Qu’en est-il de la sécurité et de la discrétion par rapport à toutes ces données personnelles? “Celles-ci sont conservées dans un coffre-fort personnel sur lequel vous avez tout pouvoir. Vous déterminez donc qui peut accéder à quelles données et durant combien de temps”, précise Van De Velde.

Pas uniquement de la prévention au travail donc, mais sur toute la vie. “Nous considérons les entreprises uniquement comme un facilitateur pour notre service à leurs collaborateurs, note encore Van De Velde, ce qui leur permet non seulement de travailler dans un environnement agréable et sain, mais aussi d’être stimulés pour vivre sainement. Et cette motivation personnelle peut être différente d’un individu à l’autre: l’un veut prendre ses distances, un autre se sent extrêmement fatigué et souhaite décrocher, etc.”

En résumé? Bien-être, prédiction et personnalisation, même si ce deuxième aspect reste un peu futuriste. “Mais on y travaille d’arrache-pied, insiste-t-on. Grâce à l’IA, l’idée est ancrée dans notre système. A long terme, notre ambition est de prévenir les gens avant qu’ils ne soient malades. Pour ce faire, nous avons besoin de très grands ensembles de données pour nous permettre d’établir de multiples corrélations. Ce type d’algorithmes prédictifs est en plein développement, mais nous ne sommes pas encore suffisamment proches du but pour prendre des engagements précis.”

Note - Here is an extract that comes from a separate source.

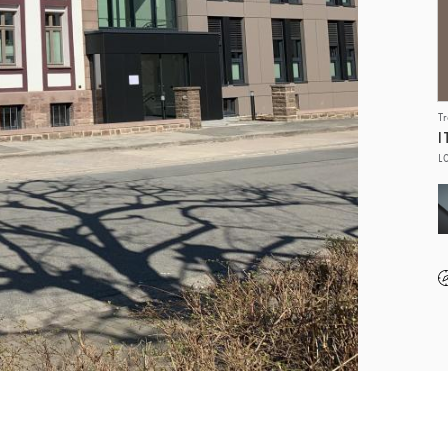
T
I
L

Et l’aspect mental, alors? “Nous ne dissocions pas le physique du mental, fait-on remarquer. Nous envisageons le tout de manière intégrative et nous analysons donc à la fois l’alimentation, les mouvements, le stress et le sommeil. La santé est un tout, car il peut très bien se faire qu’une personne qui se sent toujours fatiguée souffre effectivement de fatigue surrénale, mais qu’elle puisse tout aussi bien avoir une carence en fer et qu’il ne soit nullement question de burn-out. Il faut donc aussi intégrer cette dimension physique dans la mesure où une alimentation ou de mauvais gestes fassent en sorte que l’on se sente mal. Il faut donc voir l’ensemble.”

Désormais, Leadlife a réussi à convaincre toute une série d’entreprises de son approche, et parmi elles AB InBev, la SNCB et Ghelamco dont les collaborateurs sont accompagnés par les services de la start-up. “Ils ont été convaincus précisément par notre vision globale”, résume Van De Velde.